El Retrato de Dorian Gray – Cap 16

CAPITULO XVI

Una lluvia fría comenzaba a caer, y los reverberos empañados brillaban mortecinamente entre la niebla. Los cafés iban cerrándose, y a sus puertas se juntaban grupos confusos de hombres y mujeres. De algunas tabernas llegaba el eco de innobles risotadas. En otras vociferaban y gritaban los borrachos.
Reclinado dentro del hansom , con el sombrero calado hasta las cejas, Dorian Gray miraba con ojos indiferentes la vergüenza sórdida de la gran ciudad, repitiéndose de cuando en cuando a sí mismo las palabras que le dijera Lord Henry el primer día que habló con él: «Curar el alma por medio de los sentidos, y los sentidos por medio del alma». Sí, ése era el secreto. Más de una vez lo había ensayado, y ahora lo ensayaría de nuevo. Había fumaderos de opio donde se podía comprar el olvido; antros de horror, donde la memoria de los pecados pretéritos podía ser anulada por la locura de los pecados presentes.
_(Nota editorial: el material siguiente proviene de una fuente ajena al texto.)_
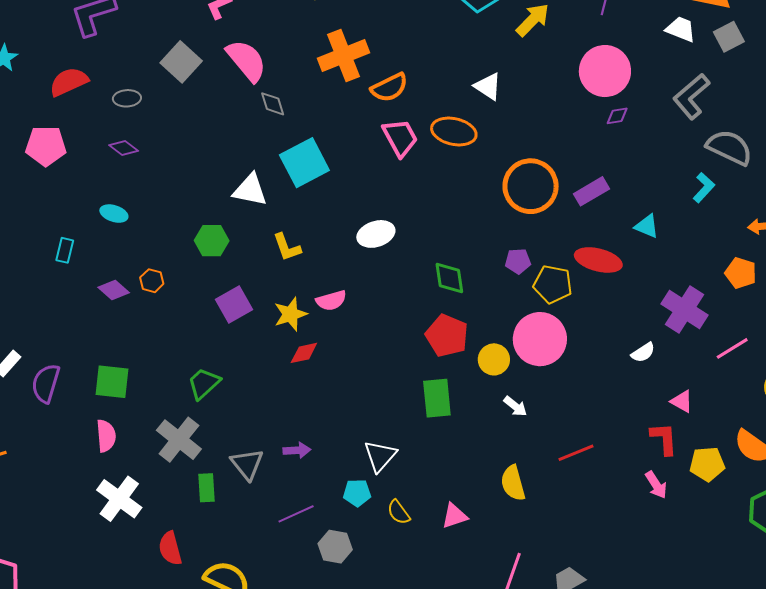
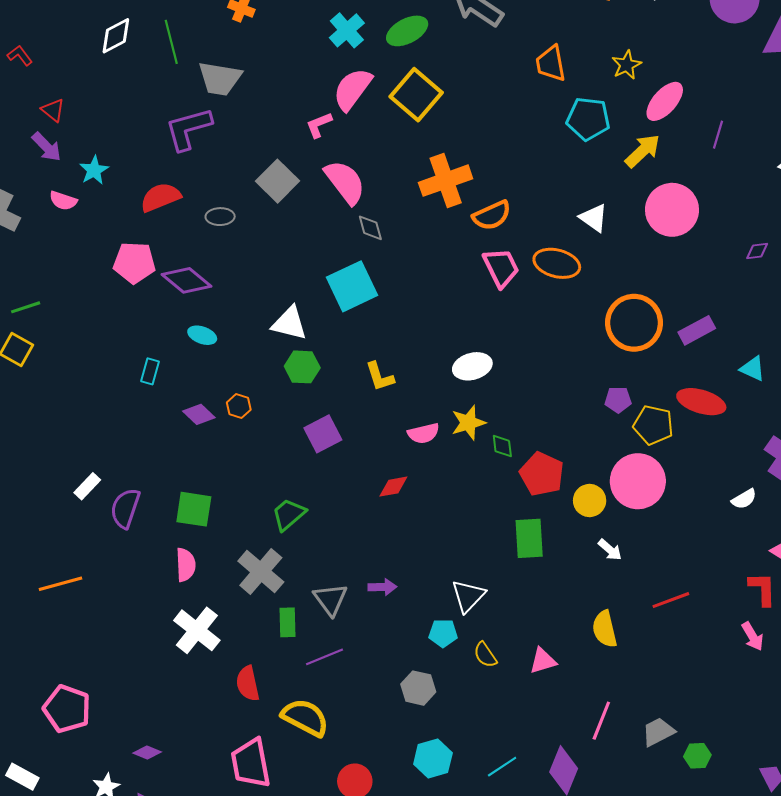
pink circle: (605, 71) -> (672, 210), moved
purple diamond: (617, 116) -> (757, 251), moved
purple diamond: (124, 148) -> (187, 280), moved, size x1.6
cyan square: (304, 163) -> (352, 286), moved
white triangle: (250, 190) -> (289, 323), moved
green diamond: (449, 278) -> (502, 446), moved, size x0.7
yellow star: (290, 314) -> (468, 423), moved
purple line: (296, 514) -> (324, 657), moved

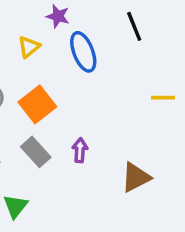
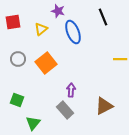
gray rectangle: (36, 152) -> (65, 110), moved

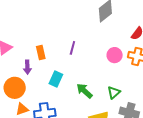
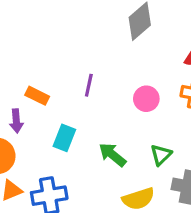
orange rectangle: (41, 53) -> (37, 96), turned -48
pink circle: (115, 55) -> (146, 99), moved

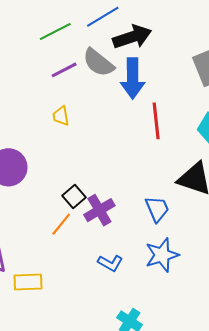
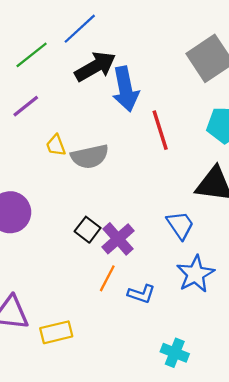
black arrow: (132, 37) -> (95, 66), moved
gray semicircle: (98, 63) -> (90, 156), moved, turned -40
purple line: (64, 70) -> (26, 106), moved
orange line: (61, 224) -> (107, 278), moved

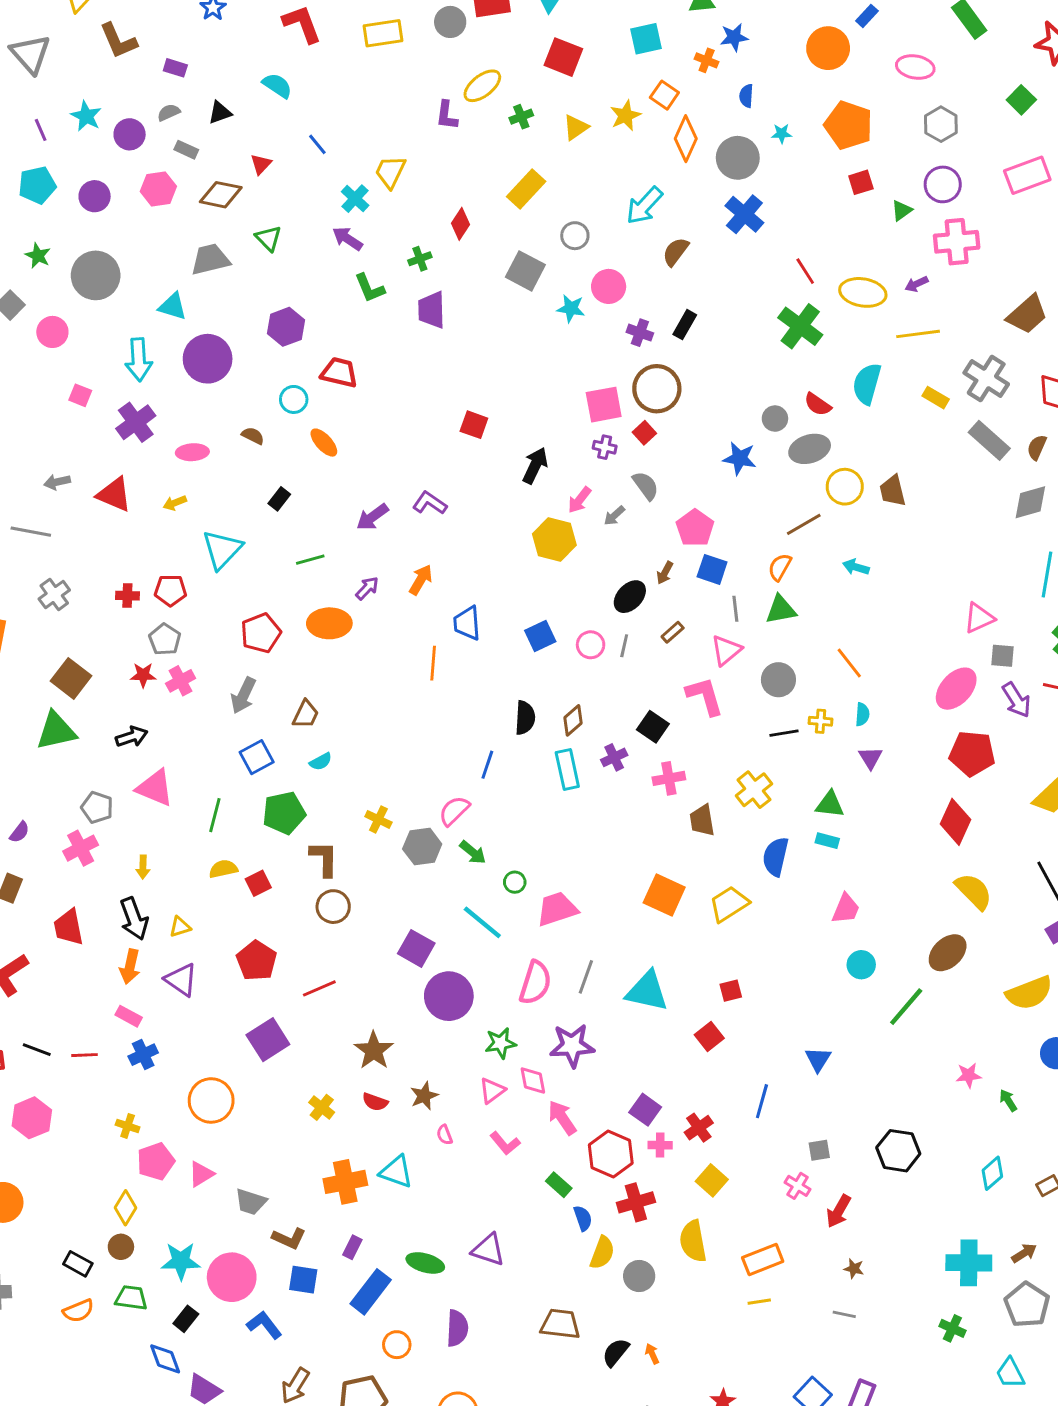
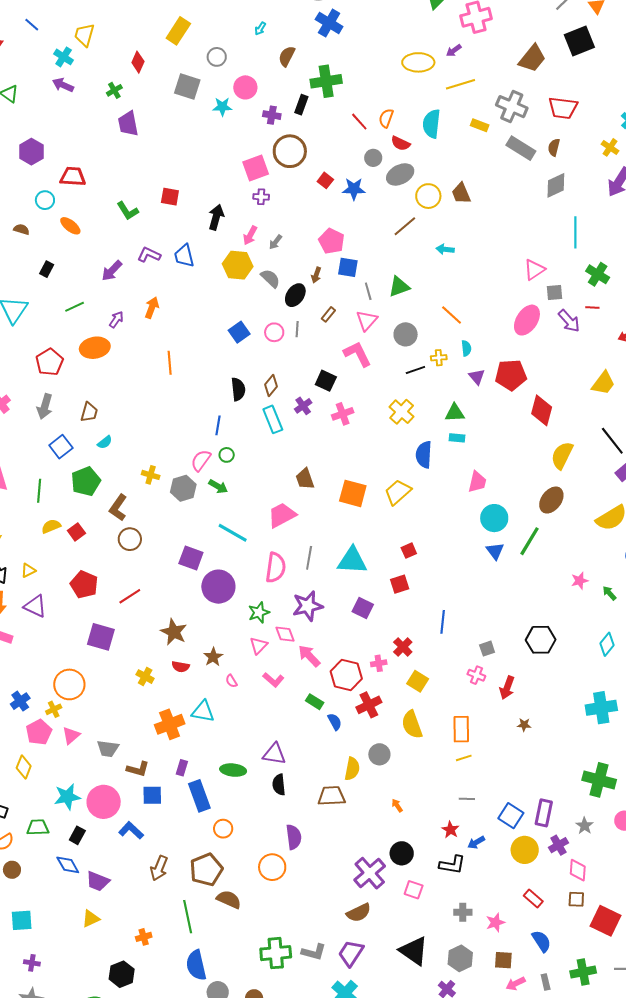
cyan arrow: (644, 206) -> (260, 29), size x0.5
red line: (805, 271) -> (359, 122), moved
green L-shape: (370, 288) -> (128, 211), moved
green cross: (800, 326) -> (326, 81), moved, turned -36
red square: (644, 433) -> (325, 180), moved
gray semicircle: (646, 486) -> (270, 278), moved
orange semicircle: (780, 567) -> (386, 118), moved
blue trapezoid: (467, 623) -> (184, 256), moved
red pentagon: (972, 753) -> (511, 375), moved
brown trapezoid: (702, 820) -> (305, 479), moved
brown L-shape: (324, 859) -> (118, 508), turned -136
green circle: (515, 882) -> (227, 455), moved
yellow semicircle: (974, 891) -> (562, 455), turned -100
cyan circle: (861, 965) -> (494, 518), size x1.4
red square: (709, 1037) -> (400, 584), turned 30
purple square: (268, 1040) -> (101, 637), turned -32
blue cross: (143, 1055) -> (20, 701), moved
blue triangle: (818, 1059) -> (495, 551), moved
purple square: (645, 1110) -> (363, 608), moved
yellow cross: (128, 1126) -> (54, 709), moved, turned -35
brown circle: (121, 1247) -> (12, 870), moved
yellow semicircle: (602, 1253) -> (352, 769), moved
orange rectangle: (763, 1260) -> (461, 729), turned -60
blue rectangle: (371, 1292) -> (199, 796), turned -48
gray line: (844, 1314) -> (467, 799), moved
purple semicircle: (457, 1328) -> (294, 837), moved
green cross: (952, 1328) -> (599, 780), moved, size x1.8
black semicircle: (616, 1352) -> (279, 785), moved, turned -35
La luna pendía muy baja en el horizonte, como una amarilla calavera. De cuando en cuando, una vasta nube informe extendía un brazo y la ocultaba. Los mecheros de gas se hacían cada vez más escasos, y las calles cada vez más estrechas y oscuras. El cochero se perdió en aquel dédalo y tuvo que retroceder media milla para encontrar el camino. Del caballo, chapoteando en los charcos, se elevaba una especie de vaho. Los cristales laterales del hansom parecían forrados de huata gris por la bruma.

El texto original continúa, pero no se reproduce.